## PROBLEM
Every entry needs to be written out again exactly.

## SOURCE DATA

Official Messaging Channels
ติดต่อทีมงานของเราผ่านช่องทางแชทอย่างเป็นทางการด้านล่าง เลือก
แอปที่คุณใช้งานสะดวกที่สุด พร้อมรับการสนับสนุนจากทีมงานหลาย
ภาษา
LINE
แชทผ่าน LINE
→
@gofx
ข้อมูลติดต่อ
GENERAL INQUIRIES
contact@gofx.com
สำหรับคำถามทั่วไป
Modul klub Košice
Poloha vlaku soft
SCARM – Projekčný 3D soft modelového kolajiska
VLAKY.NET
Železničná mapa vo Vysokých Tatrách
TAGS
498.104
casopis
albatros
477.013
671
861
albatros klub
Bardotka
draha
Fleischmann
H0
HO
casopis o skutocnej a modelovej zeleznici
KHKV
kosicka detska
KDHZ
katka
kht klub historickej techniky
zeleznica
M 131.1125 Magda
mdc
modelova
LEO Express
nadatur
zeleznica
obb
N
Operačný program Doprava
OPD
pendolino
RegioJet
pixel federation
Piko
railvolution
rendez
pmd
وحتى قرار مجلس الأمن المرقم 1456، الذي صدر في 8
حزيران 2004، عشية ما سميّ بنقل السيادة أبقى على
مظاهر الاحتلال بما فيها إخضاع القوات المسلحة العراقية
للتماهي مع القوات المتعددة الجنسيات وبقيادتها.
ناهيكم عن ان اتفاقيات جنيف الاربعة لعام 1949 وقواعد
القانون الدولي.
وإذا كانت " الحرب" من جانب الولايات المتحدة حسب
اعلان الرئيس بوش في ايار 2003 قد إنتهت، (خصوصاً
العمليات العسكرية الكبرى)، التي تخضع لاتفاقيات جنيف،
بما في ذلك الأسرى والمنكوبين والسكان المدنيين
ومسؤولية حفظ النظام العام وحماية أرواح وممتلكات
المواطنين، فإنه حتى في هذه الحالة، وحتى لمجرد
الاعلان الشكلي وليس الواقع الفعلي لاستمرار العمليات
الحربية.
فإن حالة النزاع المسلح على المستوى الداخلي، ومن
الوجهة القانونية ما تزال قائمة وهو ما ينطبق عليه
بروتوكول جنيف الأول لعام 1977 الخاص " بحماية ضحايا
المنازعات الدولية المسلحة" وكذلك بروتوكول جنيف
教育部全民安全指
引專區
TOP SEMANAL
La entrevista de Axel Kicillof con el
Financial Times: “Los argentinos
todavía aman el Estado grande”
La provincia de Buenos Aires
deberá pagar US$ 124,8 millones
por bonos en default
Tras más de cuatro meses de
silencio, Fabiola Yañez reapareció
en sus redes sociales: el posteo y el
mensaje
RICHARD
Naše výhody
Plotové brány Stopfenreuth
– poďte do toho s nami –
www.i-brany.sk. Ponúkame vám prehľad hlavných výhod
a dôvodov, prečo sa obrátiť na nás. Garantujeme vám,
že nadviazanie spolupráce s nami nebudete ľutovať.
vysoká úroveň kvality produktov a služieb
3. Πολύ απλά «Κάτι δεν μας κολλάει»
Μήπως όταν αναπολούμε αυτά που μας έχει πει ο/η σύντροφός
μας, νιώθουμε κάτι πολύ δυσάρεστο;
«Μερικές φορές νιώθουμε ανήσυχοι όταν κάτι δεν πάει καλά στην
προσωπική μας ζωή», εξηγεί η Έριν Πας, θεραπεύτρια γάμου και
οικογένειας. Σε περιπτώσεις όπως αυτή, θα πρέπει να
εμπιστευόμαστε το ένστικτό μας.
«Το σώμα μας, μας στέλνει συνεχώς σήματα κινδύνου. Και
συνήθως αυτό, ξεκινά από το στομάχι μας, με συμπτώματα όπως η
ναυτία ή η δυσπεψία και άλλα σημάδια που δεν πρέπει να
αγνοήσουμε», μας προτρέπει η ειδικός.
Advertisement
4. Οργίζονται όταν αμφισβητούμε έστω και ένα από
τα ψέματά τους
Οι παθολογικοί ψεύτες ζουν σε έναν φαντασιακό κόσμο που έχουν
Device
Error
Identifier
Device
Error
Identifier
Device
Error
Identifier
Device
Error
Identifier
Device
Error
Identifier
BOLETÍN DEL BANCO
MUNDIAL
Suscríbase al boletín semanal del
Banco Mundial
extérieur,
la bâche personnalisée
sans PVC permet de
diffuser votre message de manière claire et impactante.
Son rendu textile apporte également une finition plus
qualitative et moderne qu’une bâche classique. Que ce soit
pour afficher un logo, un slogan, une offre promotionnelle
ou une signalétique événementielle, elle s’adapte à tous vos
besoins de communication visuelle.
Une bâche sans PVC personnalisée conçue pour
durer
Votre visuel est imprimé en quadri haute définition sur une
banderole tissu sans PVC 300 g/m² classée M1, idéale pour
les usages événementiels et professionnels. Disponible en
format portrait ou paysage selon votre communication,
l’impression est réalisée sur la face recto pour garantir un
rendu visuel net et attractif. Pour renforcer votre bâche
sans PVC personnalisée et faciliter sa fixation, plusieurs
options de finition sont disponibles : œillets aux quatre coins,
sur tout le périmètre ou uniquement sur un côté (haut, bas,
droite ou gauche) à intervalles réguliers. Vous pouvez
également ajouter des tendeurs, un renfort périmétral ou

## TASK RESPONSE
Official Messaging Channels
ติดต่อทีมงานของเราผ่านช่องทางแชทอย่างเป็นทางการด้านล่าง เลือก
แอปที่คุณใช้งานสะดวกที่สุด พร้อมรับการสนับสนุนจากทีมงานหลาย
ภาษา
LINE
แชทผ่าน LINE
→
@gofx
ข้อมูลติดต่อ
GENERAL INQUIRIES
contact@gofx.com
สำหรับคำถามทั่วไป
Modul klub Košice
Poloha vlaku soft
SCARM – Projekčný 3D soft modelového kolajiska
VLAKY.NET
Železničná mapa vo Vysokých Tatrách
TAGS
498.104
casopis
albatros
477.013
671
861
albatros klub
Bardotka
draha
Fleischmann
H0
HO
casopis o skutocnej a modelovej zeleznici
KHKV
kosicka detska
KDHZ
katka
kht klub historickej techniky
zeleznica
M 131.1125 Magda
mdc
modelova
LEO Express
nadatur
zeleznica
obb
N
Operačný program Doprava
OPD
pendolino
RegioJet
pixel federation
Piko
railvolution
rendez
pmd
وحتى قرار مجلس الأمن المرقم 1456، الذي صدر في 8
حزيران 2004، عشية ما سميّ بنقل السيادة أبقى على
مظاهر الاحتلال بما فيها إخضاع القوات المسلحة العراقية
للتماهي مع القوات المتعددة الجنسيات وبقيادتها.
ناهيكم عن ان اتفاقيات جنيف الاربعة لعام 1949 وقواعد
القانون الدولي.
وإذا كانت " الحرب" من جانب الولايات المتحدة حسب
اعلان الرئيس بوش في ايار 2003 قد إنتهت، (خصوصاً
العمليات العسكرية الكبرى)، التي تخضع لاتفاقيات جنيف،
بما في ذلك الأسرى والمنكوبين والسكان المدنيين
ومسؤولية حفظ النظام العام وحماية أرواح وممتلكات
المواطنين، فإنه حتى في هذه الحالة، وحتى لمجرد
الاعلان الشكلي وليس الواقع الفعلي لاستمرار العمليات
الحربية.
فإن حالة النزاع المسلح على المستوى الداخلي، ومن
الوجهة القانونية ما تزال قائمة وهو ما ينطبق عليه
بروتوكول جنيف الأول لعام 1977 الخاص " بحماية ضحايا
المنازعات الدولية المسلحة" وكذلك بروتوكول جنيف
教育部全民安全指
引專區
TOP SEMANAL
La entrevista de Axel Kicillof con el
Financial Times: “Los argentinos
todavía aman el Estado grande”
La provincia de Buenos Aires
deberá pagar US$ 124,8 millones
por bonos en default
Tras más de cuatro meses de
silencio, Fabiola Yañez reapareció
en sus redes sociales: el posteo y el
mensaje
RICHARD
Naše výhody
Plotové brány Stopfenreuth
– poďte do toho s nami –
www.i-brany.sk. Ponúkame vám prehľad hlavných výhod
a dôvodov, prečo sa obrátiť na nás. Garantujeme vám,
že nadviazanie spolupráce s nami nebudete ľutovať.
vysoká úroveň kvality produktov a služieb
3. Πολύ απλά «Κάτι δεν μας κολλάει»
Μήπως όταν αναπολούμε αυτά που μας έχει πει ο/η σύντροφός
μας, νιώθουμε κάτι πολύ δυσάρεστο;
«Μερικές φορές νιώθουμε ανήσυχοι όταν κάτι δεν πάει καλά στην
προσωπική μας ζωή», εξηγεί η Έριν Πας, θεραπεύτρια γάμου και
οικογένειας. Σε περιπτώσεις όπως αυτή, θα πρέπει να
εμπιστευόμαστε το ένστικτό μας.
«Το σώμα μας, μας στέλνει συνεχώς σήματα κινδύνου. Και
συνήθως αυτό, ξεκινά από το στομάχι μας, με συμπτώματα όπως η
ναυτία ή η δυσπεψία και άλλα σημάδια που δεν πρέπει να
αγνοήσουμε», μας προτρέπει η ειδικός.
Advertisement
4. Οργίζονται όταν αμφισβητούμε έστω και ένα από
τα ψέματά τους
Οι παθολογικοί ψεύτες ζουν σε έναν φαντασιακό κόσμο που έχουν
Device
Error
Identifier
Device
Error
Identifier
Device
Error
Identifier
Device
Error
Identifier
Device
Error
Identifier
BOLETÍN DEL BANCO
MUNDIAL
Suscríbase al boletín semanal del
Banco Mundial
extérieur,
la bâche personnalisée
sans PVC permet de
diffuser votre message de manière claire et impactante.
Son rendu textile apporte également une finition plus
qualitative et moderne qu’une bâche classique. Que ce soit
pour afficher un logo, un slogan, une offre promotionnelle
ou une signalétique événementielle, elle s’adapte à tous vos
besoins de communication visuelle.
Une bâche sans PVC personnalisée conçue pour
durer
Votre visuel est imprimé en quadri haute définition sur une
banderole tissu sans PVC 300 g/m² classée M1, idéale pour
les usages événementiels et professionnels. Disponible en
format portrait ou paysage selon votre communication,
l’impression est réalisée sur la face recto pour garantir un
rendu visuel net et attractif. Pour renforcer votre bâche
sans PVC personnalisée et faciliter sa fixation, plusieurs
options de finition sont disponibles : œillets aux quatre coins,
sur tout le périmètre ou uniquement sur un côté (haut, bas,
droite ou gauche) à intervalles réguliers. Vous pouvez
également ajouter des tendeurs, un renfort périmétral ou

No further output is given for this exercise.